Les lois et les coutumes des sociétés varient et ne cessent de se contredire les unes les autres, au bénéfice de ceux qui exploitent ces contradictions en allant faire ailleurs ce qui est interdit ici. Ou bien en choisissant de produire où l’on paye le travail moins cher, tout en ne faisant des bénéfices que là où ils ne sont pas ou peu imposés. La mondialisation des lois n’est pas pour demain, vu la divergence des cultures et la voracité des intérêts particuliers. Mais la divergence des cultures a aussi des conséquences sinistres au niveau des conditionnements précoces à des valeurs «sacrées» propres à une ethnie, une nation ou une religion. Quand un système d’éducation prétend se baser sur des vérités absolues et ne pas avoir d’alternative, il condamne forcément les centaines d’autres. Ceux qui en sont issus, peuple élu, sont conditionnés à dénigrer, voir à haïr les inconnus qui n’en font pas partie. En tout cas à ne pas les considérer comme des égaux ou des partenaires sociaux.

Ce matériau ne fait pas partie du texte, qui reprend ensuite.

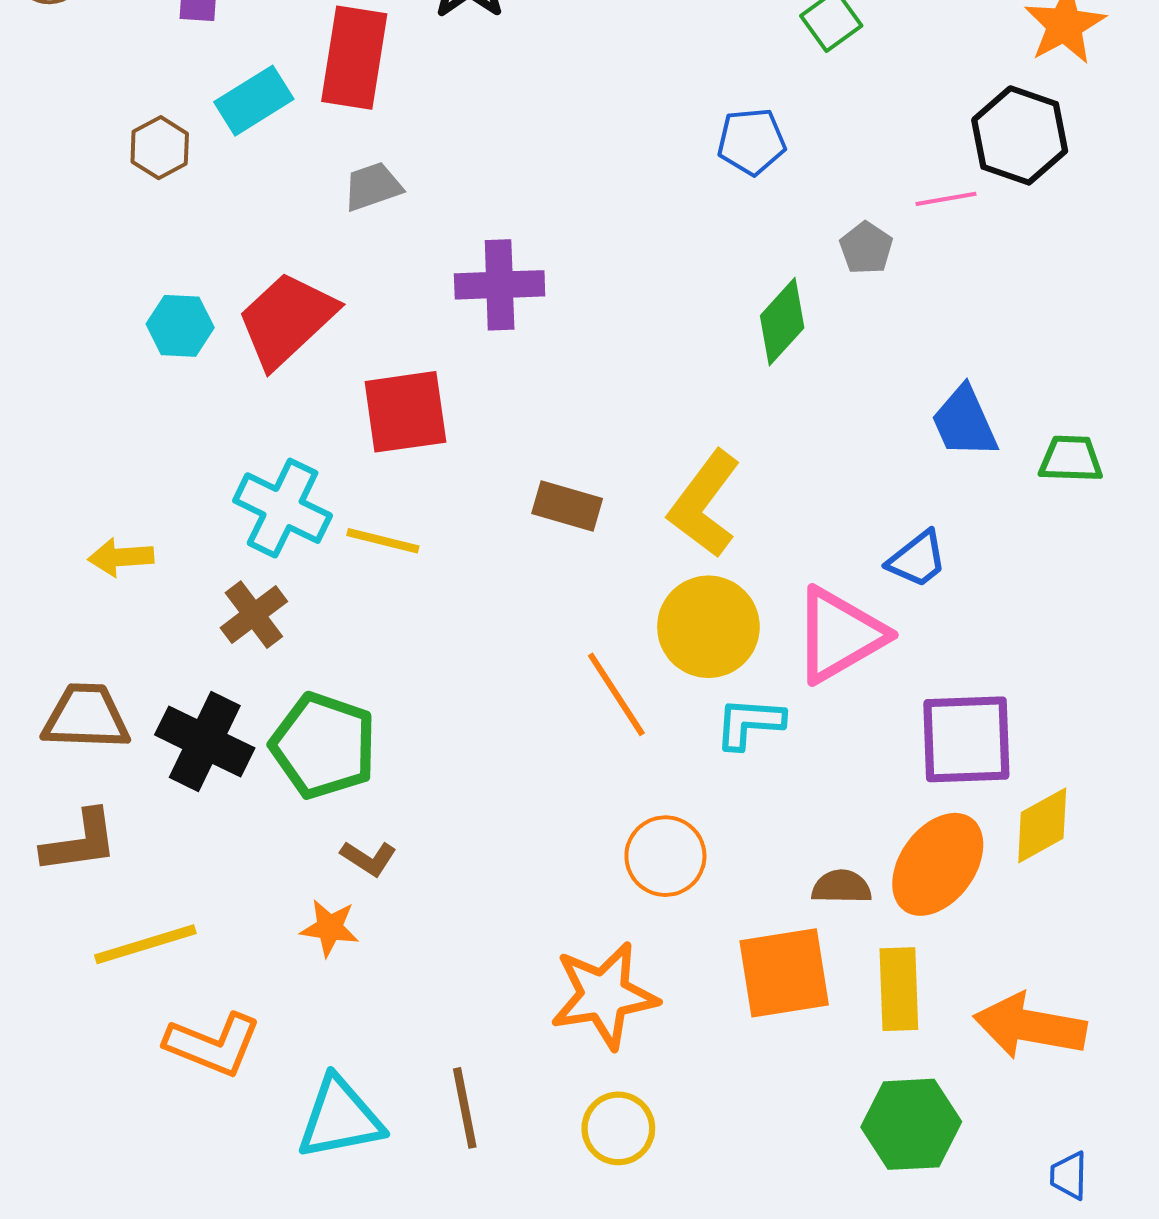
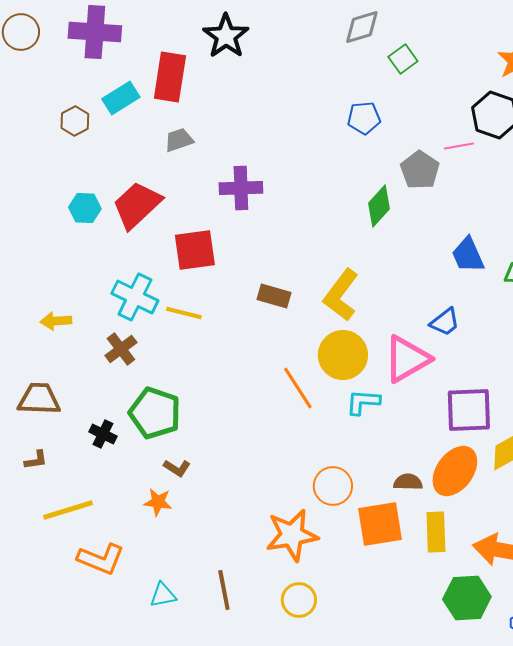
gray pentagon: (866, 248) -> (420, 170), size x1.5
black cross: (205, 741) -> (103, 434), moved, size x0.6
brown L-shape: (80, 842) -> (36, 460), size x0.6
orange circle: (665, 856) -> (333, 486), moved
cyan triangle: (340, 1118) -> (163, 595), size x0.6
green hexagon: (911, 1124) -> (467, 598), moved

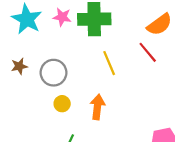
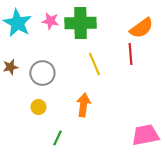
red line: (148, 52) -> (130, 54), turned 35
yellow circle: (62, 104) -> (38, 107), moved

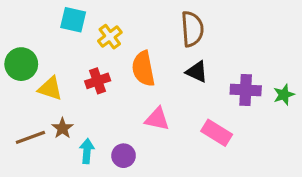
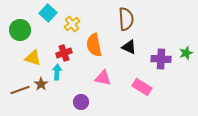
cyan square: (73, 20) -> (48, 13), turned 30
green circle: (21, 64) -> (20, 30), moved
green star: (284, 95) -> (186, 53), moved
cyan arrow: (87, 151) -> (57, 72), moved

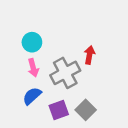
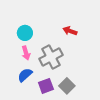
red arrow: (89, 55) -> (70, 31), moved, turned -80

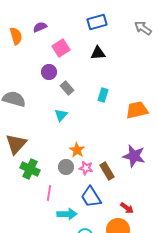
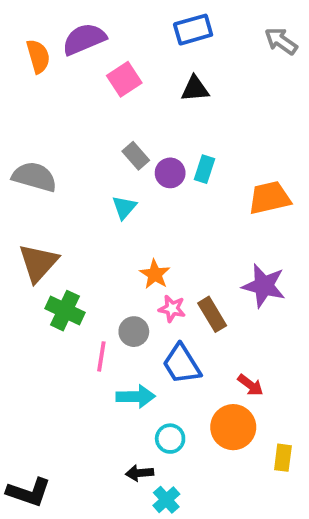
purple semicircle: (40, 27) -> (84, 39), size x1.6
purple circle: (49, 72) -> (170, 173), moved
gray circle: (66, 167) -> (134, 332), moved

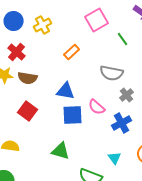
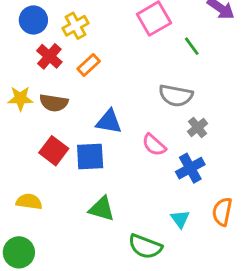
red cross: (17, 52) -> (49, 56), moved
orange rectangle: (72, 52) -> (89, 65), moved
blue square: (73, 115) -> (90, 157), moved

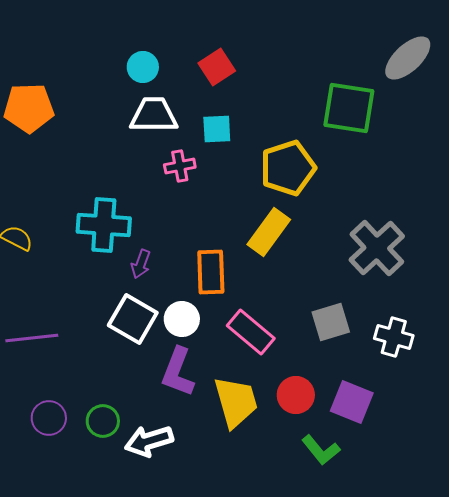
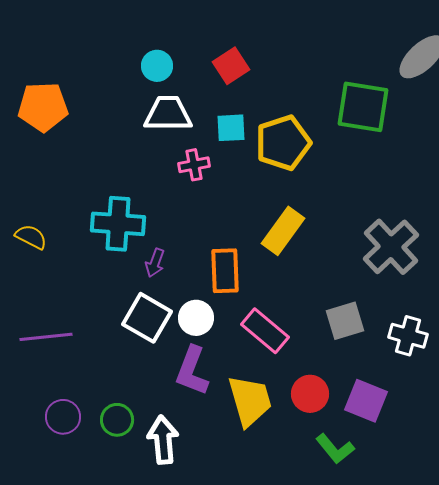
yellow pentagon: (288, 168) -> (283, 143), moved
white arrow: (149, 441) -> (163, 440), turned 102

Souvent le mot qui qualifie les membres de la communauté – traduit par «les humains» – est très différent de celui, péjoratif, utilisé pour les non-membres1>Cf Lévi-Strauss, C., Race et histoire, 1952, UNESCO Paris.. Ce dernier va de non-croyant, infidèle ou étranger, à des termes injurieux faisant allusion à une prétendue nature infrahumaine, animale ou diabolique. On a le choix des exemples entre les noms d’animaux répugnants donnés aux Tutsi du Rwanda par leurs génocidaires et ceux utilisés par les nazis à l’égard des juifs ou par les suprémacistes juifs à l’égard des Palestiniens. Dans des circonstances moins dramatiques, les Groenlandais de l’est, qui se qualifient d’un nom imprononçable mais à sonorité douce, traitent les Européens de kratunas. Un mot dont la seule sonorité souligne le côté péjoratif et qui fait référence à des esprits malfaisants. Un jour, Billiam, un chasseur qui avait connu l’arrivée des Américains pendant la Deuxième Guerre mondiale, nous avait fait part de sa stupeur de constater qu’il y avait des «kratunas noirs» et de sa perplexité devant les Japonais «qui étaient comme eux, mais qui ne parlaient pas la langue»!
La perplexité de Billiam souligne bien l’impossibilité de classer les humain·es dans des tiroirs cohérents et de définir, dans la plus grande partie du monde actuel, des catégories rationnelles comme nationaux, résidents, immigrés. Hors des territoires isolés depuis longtemps par la géographie ou la politique, les recherches généalogiques menées sur dix générations, ou plus, trouvent à chacun des origines lointaines dont la mémoire familiale a oublié ou effacé la trace. Ce qui rejoint et explique le résultat fondamental de la génétique des populations humaines, dès les années 1980: les gènes humains sont presque les mêmes partout, à cause de l’origine commune récente de notre espèce. Mais les fréquences de ces gènes varient de manière continue à travers les continents. Sauf déplacement récent à longue distance, c’est la distance entre les lieux de résidence des populations qui fait les différences entre leurs fréquences des mêmes gènes. Une telle répartition a une cause bien connue: des migrations d’autant plus probables que les populations vivent plus près les unes des autres.
Ce sont donc les migrations du passé qui ont déterminé les structures génétiques humaines. Sans aucun doute, les migrations d’aujourd’hui détermineront celles de demain, parce que migrer à longue distance est devenu banal, malgré les lois et les pratiques inhumaines des pays riches. Ce ne sont pas des règles ségrégationnistes qui retiendront les réfugiés climatiques dans des régions devenues inhabitables. Les cadavres de ceux qui échouent au passage des frontières par dizaines de milliers ne dissuaderont pas les millions qui partent, souvent parce qu’ils n’ont pas d’autres choix. Et si l’on parlait d’êtres humains méritant tous notre empathie, plutôt que de migrants à chasser comme des bêtes?